Data linking is the bringing together of two or more data sets to create
a new, richer data set.
By bringing together sets of data that were previously isolated, researchers,
clinicians and governments can deepen their understandings of the ways people
actually use the health care system. This has the potential to inform
government policy making and decisions about improving service delivery.

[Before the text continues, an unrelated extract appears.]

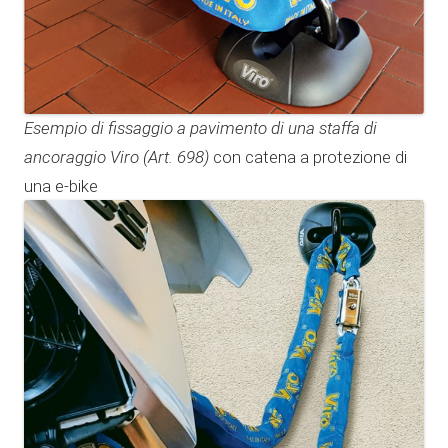
Esempio di fissaggio a pavimento di una staffa di
ancoraggio Viro (Art. 698)
con catena a protezione di
una e-bike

According to the National Statistics Service, data custodians are:
...agencies responsible for managing the use, disclosure and
protection of source data used in a statistical data integration project. Data
custodians collect and hold information on behalf of a data provider (defined
as an individual, household, business or other organisation which supplies data
either for statistical or administrative purposes). The role of data custodians
may also extend to producing source data, in addition to their role as a holder
For example the Department of Health is the custodian of the Medicare
Benefits Schedule data.
Unit record level data
A distinction needs to be made between individual unit records and
aggregated data. Aggregated data provides information about a population as a
whole and no individual can be identified from that data.
An example of aggregated data is the Census.
This can be contrast with unit record level data which, according to the
Australian Bureau of Statistics is:
...a file of responses to ABS surveys or censuses that have had
specific identifying information about persons and organisations
confidentialised. [The unit record level data files] contain very detailed
information for each individual record - a record can be a person, a business,
a family, household or a job for example.
For researchers that wish to understand the health system or are
interested in a particular pharmaceutical product, it is preferable to have de-identified
unit level records as Dr Merran Smith, Chief Executive of the PHRN explains:
Aggregated data is valuable and even linked aggregated data
is valuable. But it probably cannot do the sorts of things we are talking about
for the health/medical research that really needs the detail.
For that reason, researchers need access to de-identified unit record
level data to achieve the best result.
Data linkage key
A data linkage key is a code that is constructed to replace identifying
information, such as name, date of birth and address on a linked record in
order to protect the privacy of the subjects of the study. By using a linkage
key, researchers can link records that belong to the same person from multiple
datasets without needing to know who the person is.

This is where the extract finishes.